Você tem vergonha de ser brasileiro?





“Você tem vergonha de ser brasileiro?

POR RUTH DE AQUINO

Pode ser um mês. Pode ser um ano ou uma década. Estar fora não faz o Brasil sair da gente. Nossas belezas e mazelas vão na mala de rodinhas e no celular. Nosso sotaque nos acompanha, e junto vai a saudade da família, vai o jeito criativo e caloroso. Pode estar na Islândia, em Paris, na Patagônia, em Nova York, o brasileiro compartilha freneticamente memes, verdades e mentiras por WhatsApp.

É um choque ver sucessivas prisões de ex-presidentes ou ex-governadores por corrupção na Lava-Jato. A cada tragédia criminosa como as de Brumadinho e do Ninho do Urubu, a cada assalto com fuzil, bala perdida, inundação na sua esquina, feminicídio com rostos destroçados de mulher... a cada agressão covarde de PMs ou crime da milícia sem-vergonha... a cada “ato falho” da família Bolsonaro que transforma migrantes carentes em “vergonha nossa”, ou a cada besteirol de ministros e secretários ungidos por Deus acima de todos, a gente pensa: tenho vergonha de ser brasileiro?

Gosto de ser brasileira e carioca. Sou daqui, desse mar e dessas montanhas. O Rio de Janeiro, mesmo castigado, é deslumbrante. Há resistência cultural, moral e cívica em cada canto do país. É só olhar para o outro lado do espelho e vamos encontrar talento, alegria e solidariedade. Não podemos deixar uma maré de ignorância básica e cosmovisão cristã ou um discurso de esfola-e-mata nos subjugar ou derrotar nossa autoestima.
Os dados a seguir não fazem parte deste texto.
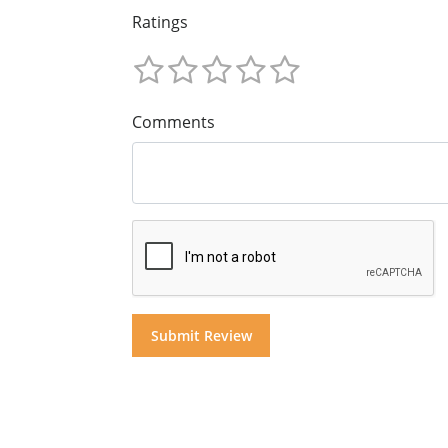
Ratings
Comments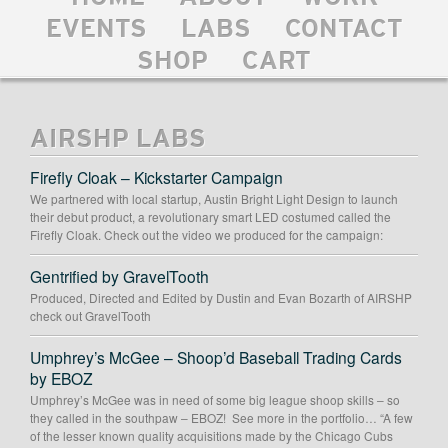
EVENTS
LABS
CONTACT
SHOP
CART
AIRSHP LABS
Firefly Cloak – Kickstarter Campaign
We partnered with local startup, Austin Bright Light Design to launch
their debut product, a revolutionary smart LED costumed called the
Firefly Cloak. Check out the video we produced for the campaign:
Gentrified by GravelTooth
Produced, Directed and Edited by Dustin and Evan Bozarth of AIRSHP
check out GravelTooth
Umphrey’s McGee – Shoop’d Baseball Trading Cards
by EBOZ
Umphrey’s McGee was in need of some big league shoop skills – so
they called in the southpaw – EBOZ! See more in the portfolio… “A few
of the lesser known quality acquisitions made by the Chicago Cubs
Por que a gente teima em voltar para o Brasil? Como morei cinco vezes na Europa, ouvi bastante essa pergunta. Desde os anos 1970. Voltar por quê, tá louca? O Brasil está numa crise imensa! Já vivemos temporadas obscuras. E jamais pensei em não voltar. Não tenho vocação para emigrar definitivamente para outro país. Teria uma vida mais sossegada. Mas seria mais triste.

O vento de intolerância sopra por todo lado. França, Holanda, Alemanha, Espanha, Grã-Bretanha, Estados Unidos. Há terror, ânsia de separatismo, preconceito, temor da extrema-direita. Falta empatia e sobram muros. Nem falo de China, Rússia e África. Vemos êxodos de crianças famintas. Déspotas populistas, ditadores.

No Brasil, temos chance de contribuir para mudar. O que me envergonha é ver meu país expulsando o povo por falta de dois direitos fundamentais: Educação e Saúde. Em quase toda família que conheço, um casal jovem tenta emigrar porque não consegue manter filhos em escolas particulares e não há rede pública de qualidade. Idosos não conseguem um plano de saúde digno e e acessível. Buscam no exterior menos sobressaltos, mais civilidade e retorno para os impostos que pagam.

Esse foi um verão calorento que culminou num massacre em escola de São Paulo. A overdose no noticiário não ajudou. Estamos sensacionalistas demais. Nesse pós-carnaval e pós-tuite escatológico, não suportei o massacre de vídeos chocantes e depoimentos lacrimejantes sobre Suzano, que se repetiam ad nauseam por falta de informação nova. Desliguei. Não dá para banalizar o sofrimento ou espetacularizar atos de ódio. Precisamos de uma cota de boas notícias, uma injeção de esperança, arte e cultura. Nesse Brasil brasileiro, a gente esconde o que tem de bom.”